Even before the latest iteration of this drug war kicked off in December 2006 (when President Felipe Calderon launched his offensive against the cartels), Sinaloa state had the reputation of being a violent place. It was home to bandits and smugglers who took refuge in the Sierra Madre mountain range on the state's eastern border.

One writer told us that men here used to settle disputes by locking one arm to each other and, with a knife held in their other hand, dueling to the death. Another man we interview attributes Sinaloans' reputed propensity for violence to a diet of too much meat and seafood, too much testosterone.

It's a reputation that many here have nurtured. For some, the fact that Sinaloa is the birthplace of the Mexican drug cartel system only adds to the state's romantic allure. For decades, the narco-traffickers nurtured a sort of Robin Hood reputation around Mexico—violent and power-hungry, yes, but generous with their earnings. Culiacán—from its high-end car dealerships, to its lavish estates, ­to its well-dressed young men and women—was built and still runs on drug money that came down from the Sierras. If this isn't a point of pride for all Sinaloans, it has certainly over the years enhanced the state's cachet in the country and made clear that Sinaloans are to be respected—sentiments that all here seem to relish.

But as the Mexican drug war enters its third year, things may be changing. Residents' feelings about the drug trade are a little more complicated now, to say the least. Pinned down by the government and undergoing seismic shifts in their leadership structure, the narco-traffickers have changed the rules. Wives, children and civilians are no longer off-limits, and people here know it.
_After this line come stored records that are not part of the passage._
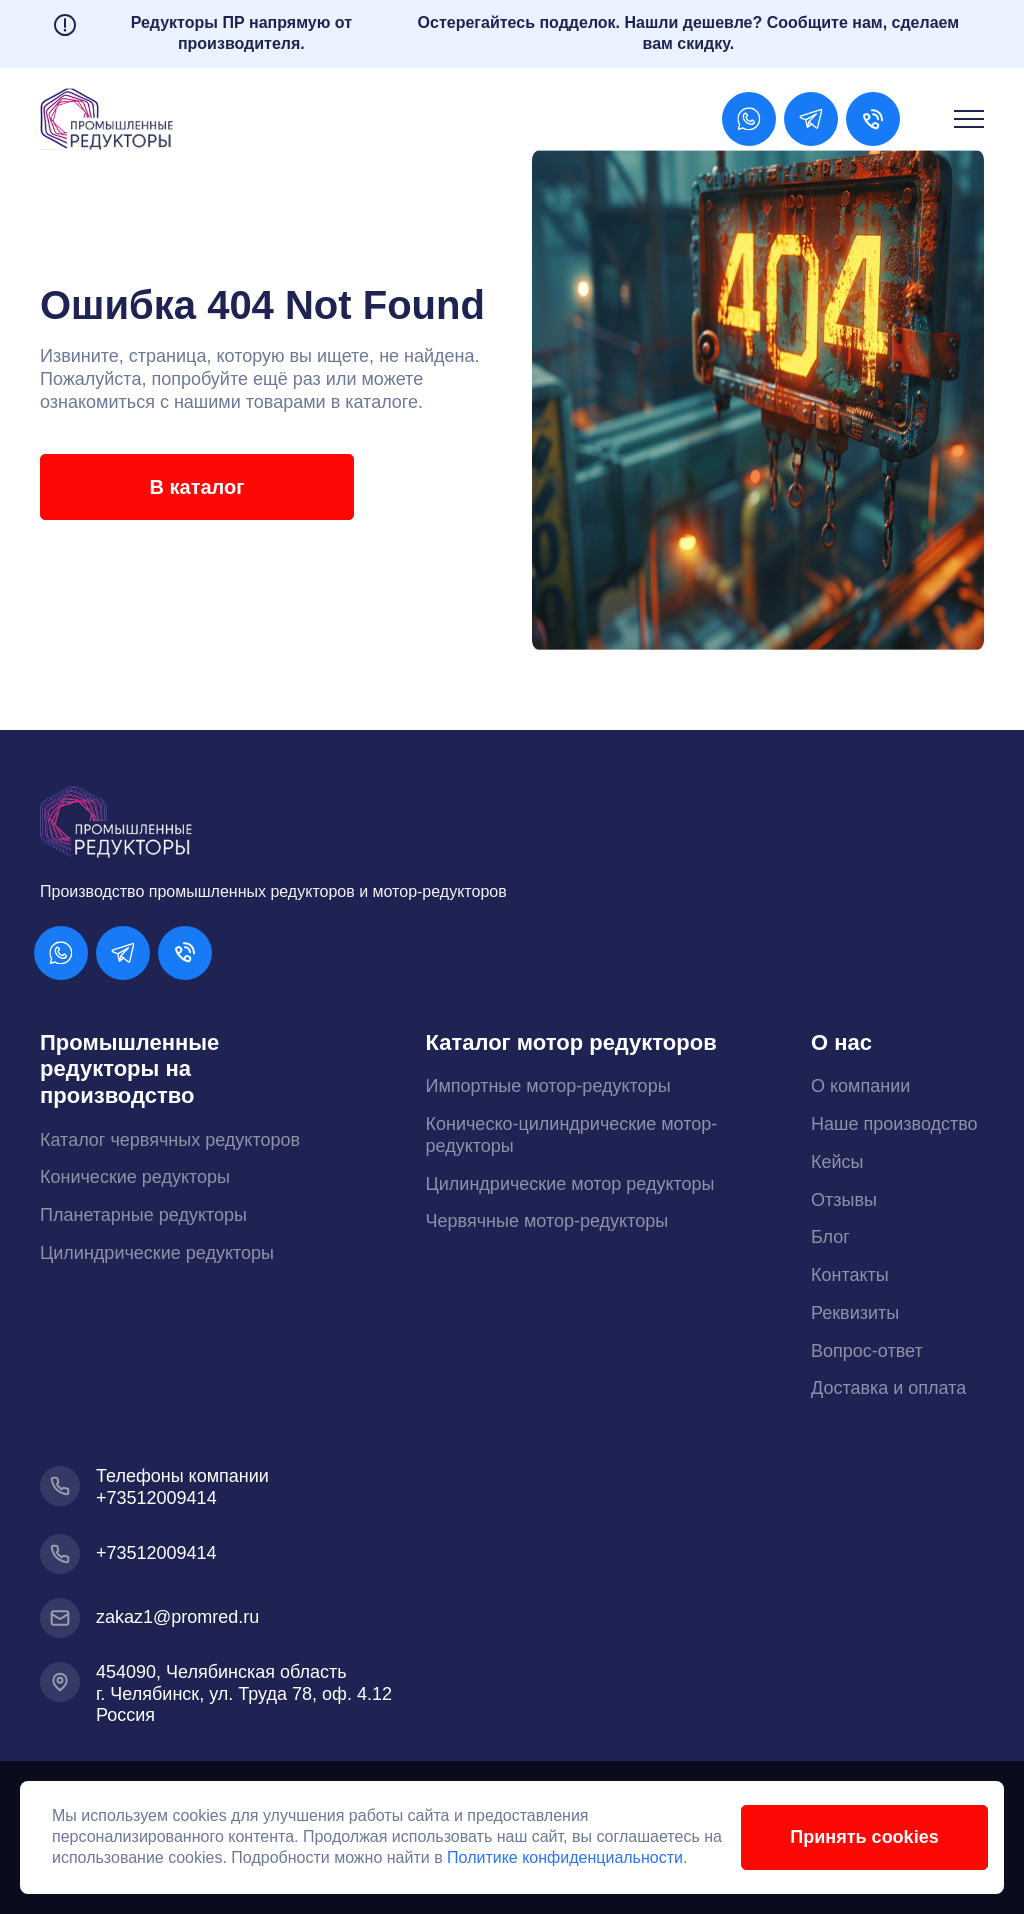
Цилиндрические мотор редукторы (570, 1184)
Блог (830, 1237)
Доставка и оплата (888, 1388)
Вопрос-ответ (867, 1351)
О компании (860, 1086)
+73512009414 (156, 1498)
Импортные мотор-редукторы (548, 1086)
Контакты (850, 1275)
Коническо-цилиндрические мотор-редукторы (572, 1135)
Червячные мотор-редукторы (547, 1221)
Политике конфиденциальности (587, 1857)
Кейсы (837, 1162)
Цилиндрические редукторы (157, 1253)
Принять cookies (863, 1837)
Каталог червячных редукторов (170, 1140)
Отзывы (844, 1200)
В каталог (195, 487)
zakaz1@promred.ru (177, 1617)
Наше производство (894, 1124)
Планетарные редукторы (143, 1215)
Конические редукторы (135, 1177)
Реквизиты (855, 1313)
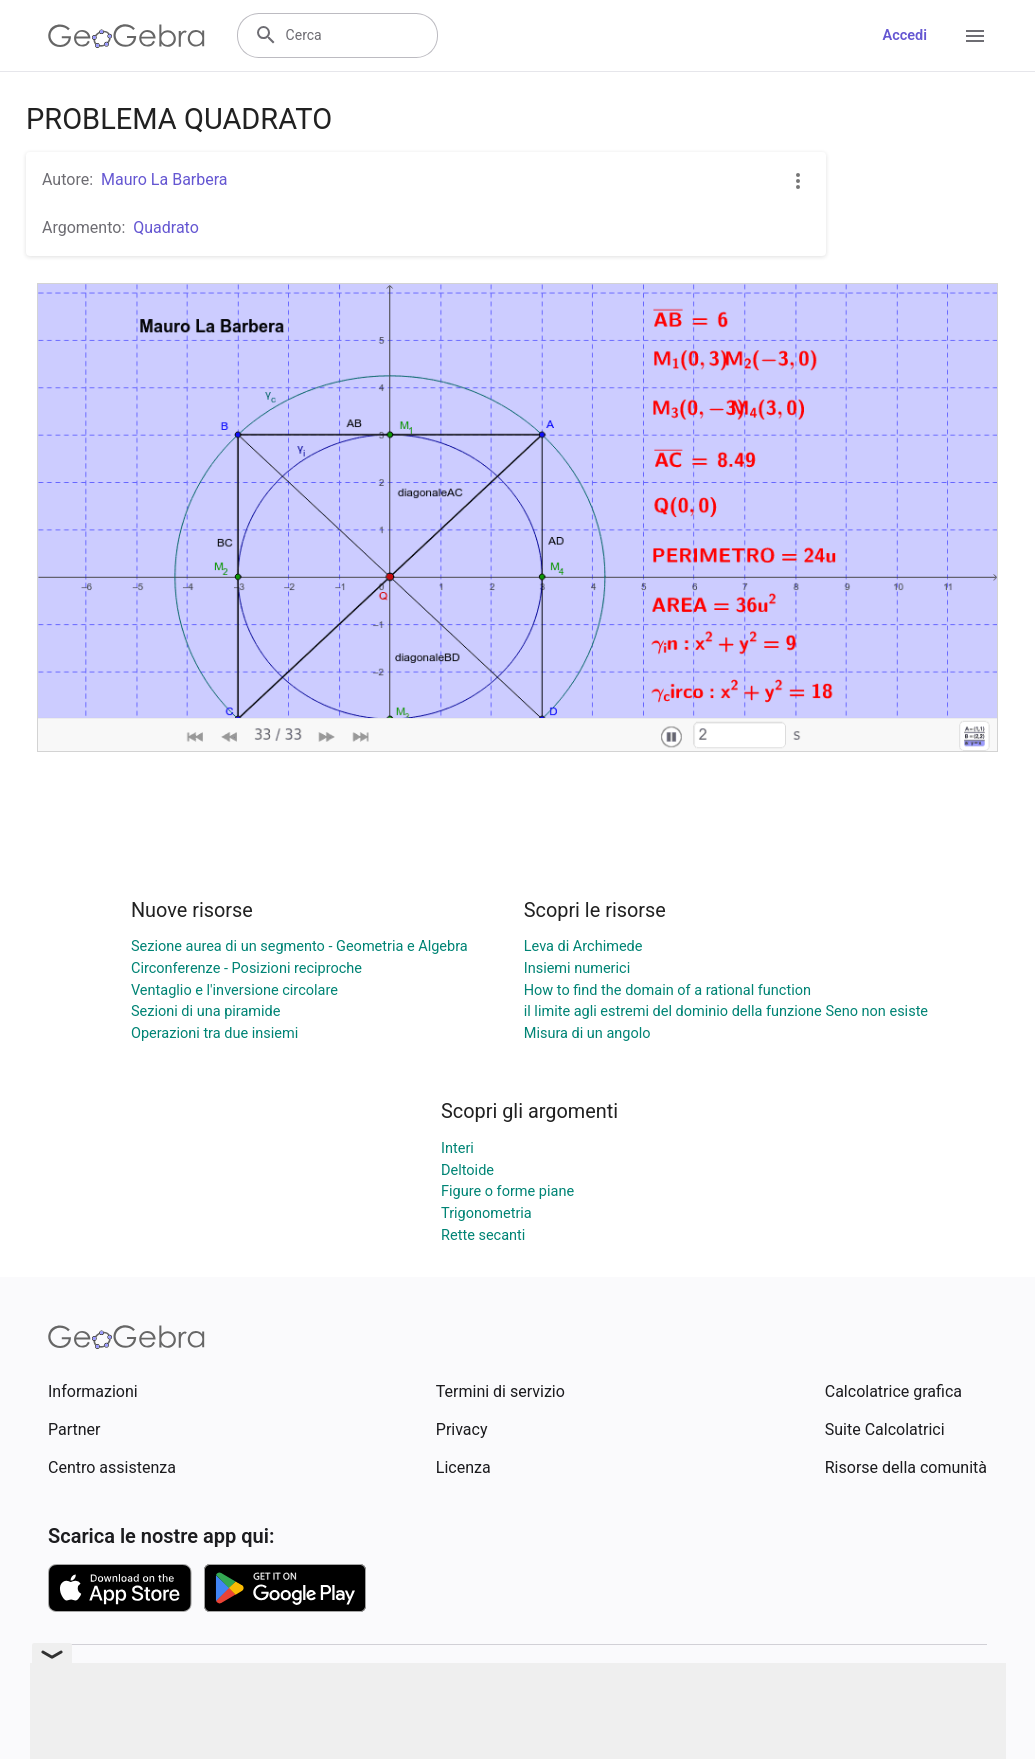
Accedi (904, 35)
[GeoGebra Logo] (126, 36)
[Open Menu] (975, 36)
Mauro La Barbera (164, 179)
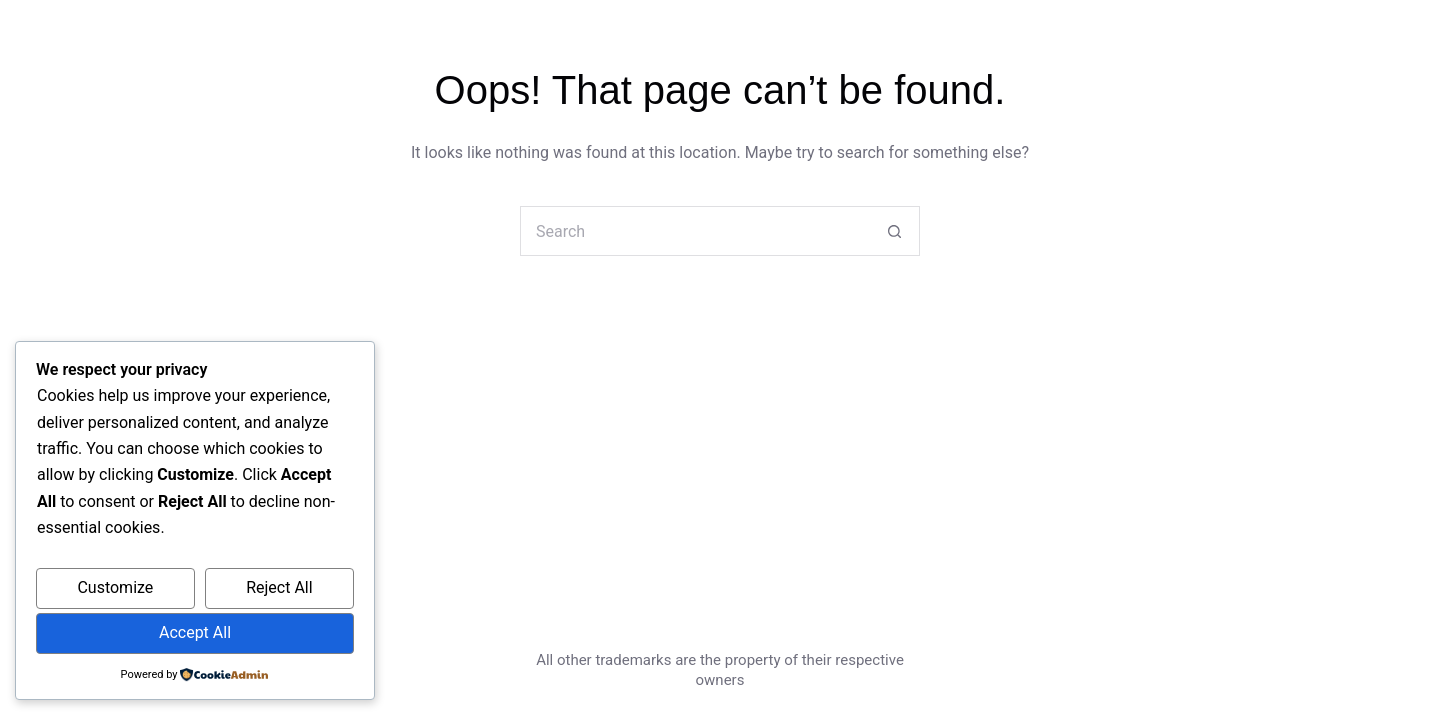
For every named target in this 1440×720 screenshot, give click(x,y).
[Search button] (895, 231)
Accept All (195, 632)
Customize (115, 587)
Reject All (279, 587)
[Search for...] (695, 231)
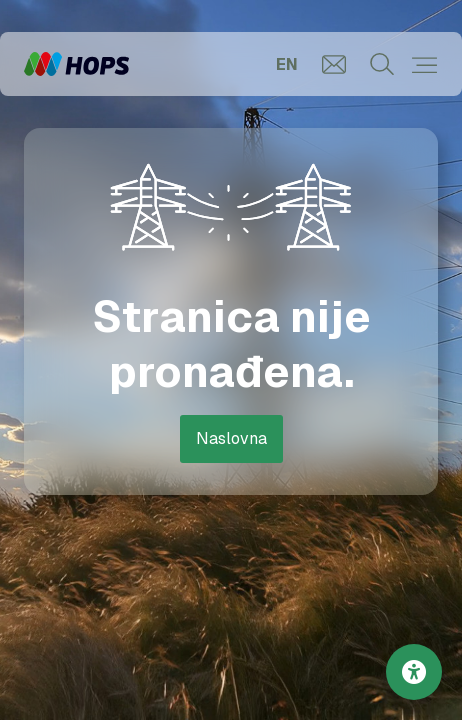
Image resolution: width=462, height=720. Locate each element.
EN (287, 64)
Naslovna (231, 438)
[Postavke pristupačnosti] (414, 672)
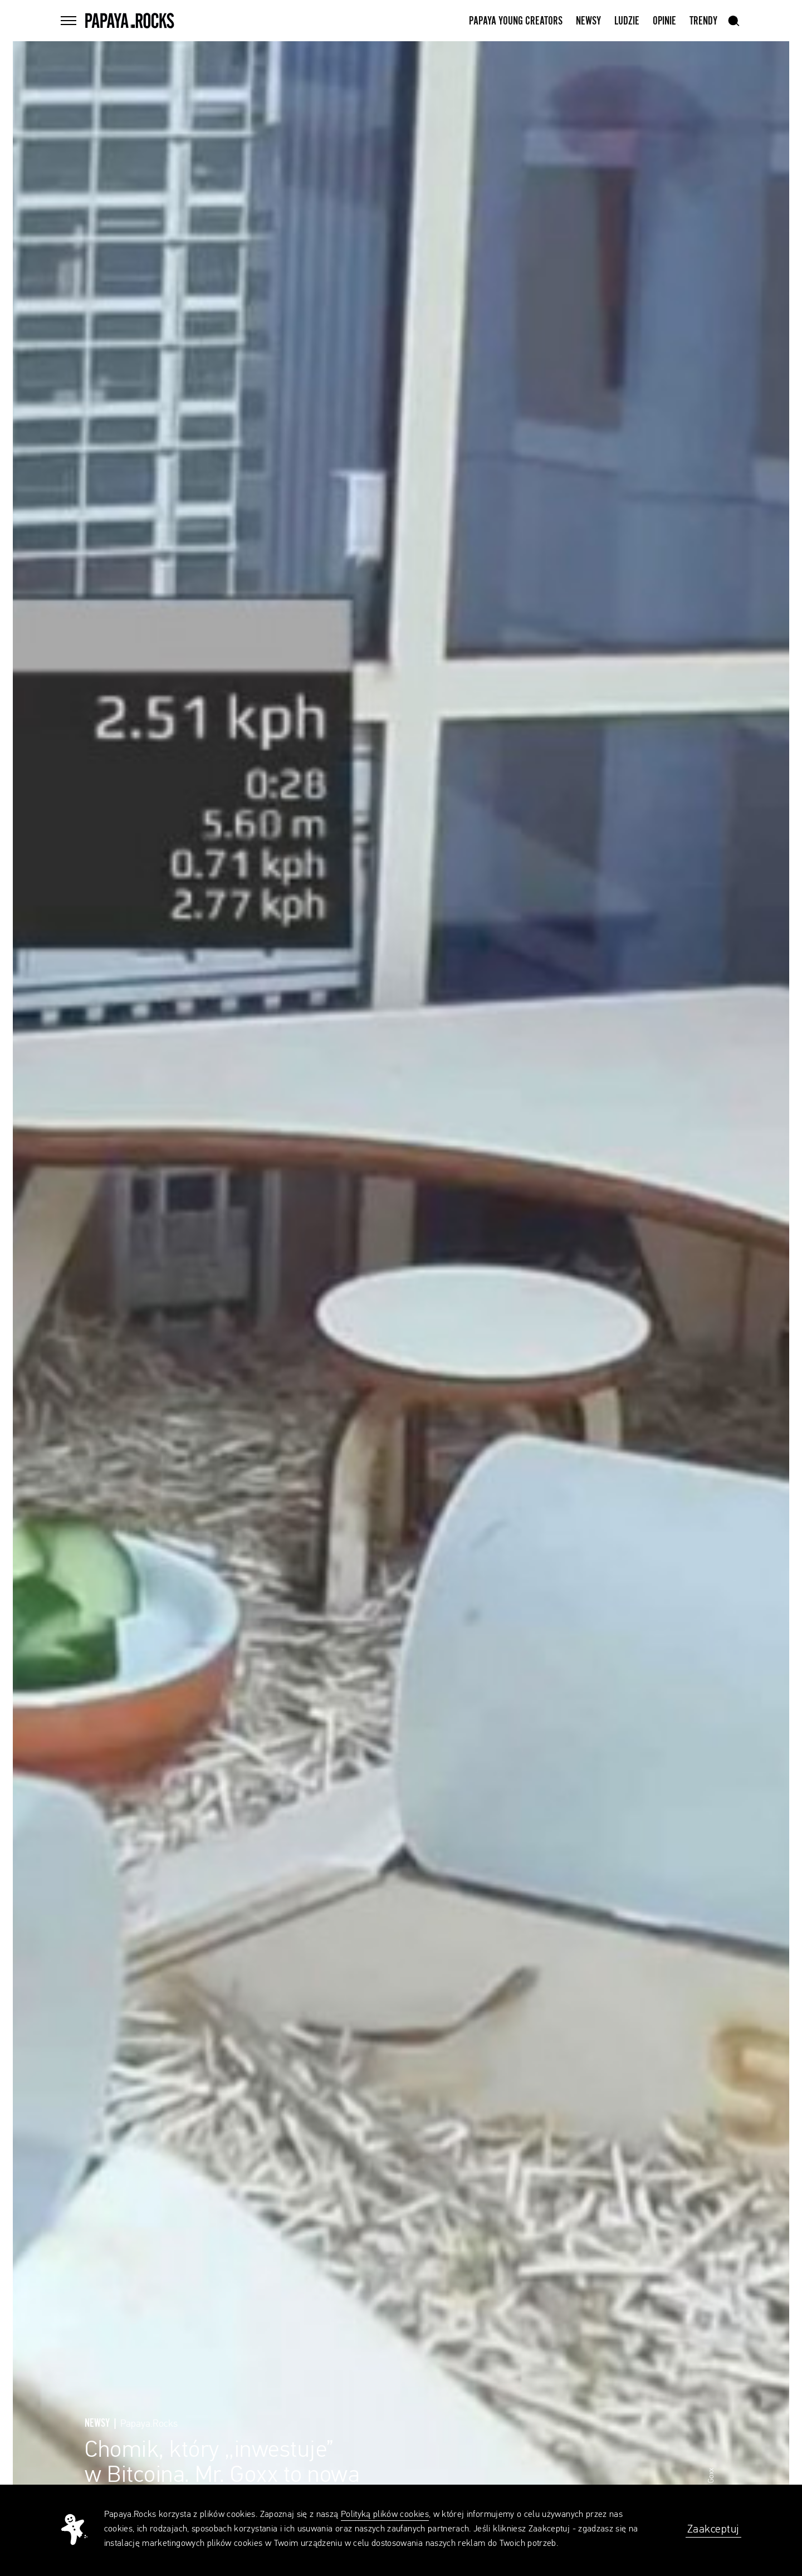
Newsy (588, 21)
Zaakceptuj (713, 2529)
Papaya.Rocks (149, 2424)
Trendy (703, 21)
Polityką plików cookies (385, 2514)
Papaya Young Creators (516, 21)
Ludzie (626, 21)
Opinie (664, 21)
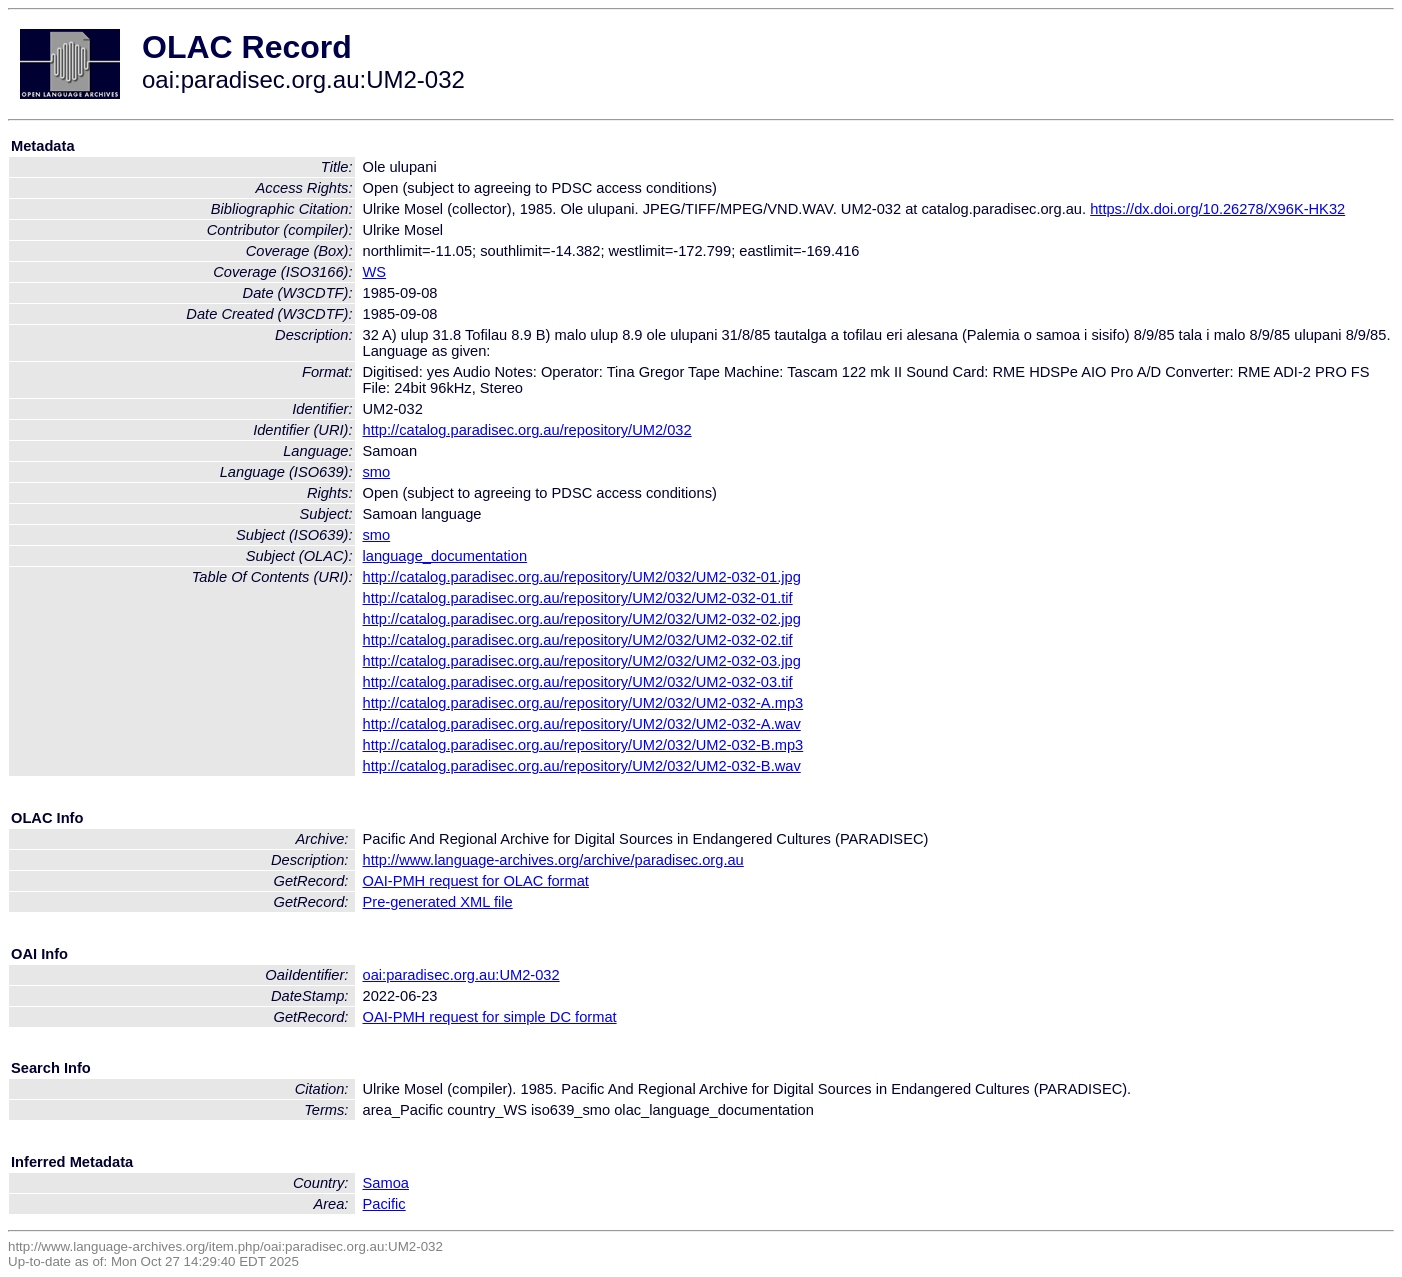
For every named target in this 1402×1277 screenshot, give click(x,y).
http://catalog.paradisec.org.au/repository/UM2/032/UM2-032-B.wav (582, 766)
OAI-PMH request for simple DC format (490, 1017)
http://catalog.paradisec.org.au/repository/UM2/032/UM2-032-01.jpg (582, 577)
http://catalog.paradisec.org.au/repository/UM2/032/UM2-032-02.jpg (582, 619)
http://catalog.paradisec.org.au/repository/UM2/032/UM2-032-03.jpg (582, 661)
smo (377, 472)
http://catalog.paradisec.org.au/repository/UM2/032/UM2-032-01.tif (578, 598)
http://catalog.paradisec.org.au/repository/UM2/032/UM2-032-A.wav (582, 724)
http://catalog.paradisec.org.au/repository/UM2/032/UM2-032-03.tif (578, 682)
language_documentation (445, 556)
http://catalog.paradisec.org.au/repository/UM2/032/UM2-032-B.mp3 (583, 745)
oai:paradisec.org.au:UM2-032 (461, 975)
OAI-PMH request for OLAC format (476, 881)
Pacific (384, 1204)
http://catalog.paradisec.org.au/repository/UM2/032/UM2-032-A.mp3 (583, 703)
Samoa (386, 1183)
Many we spoke with still follow the exploits of the cartels (or more precisely, its elusive leaders, men with nicknames like "El Mochomo," "El Teo" and "El Chapo") with the sort of gusto one might reserve for players on the national football team. But more and more, it seems, people are genuinely scared. Rumors will circulate that there will be gunmen at X or Y part of the city later in the evening, and just like that, the streets are deserted. Norteño groups who gather in plazas around the city to solicit gigs decline to play "narcocorridos," the drug ballads that once defined the Sinaloan sound. One never knows who might be listening, or what songs are offensive to whom. Disrespect can mean death under the new rules, and it's just not worth it.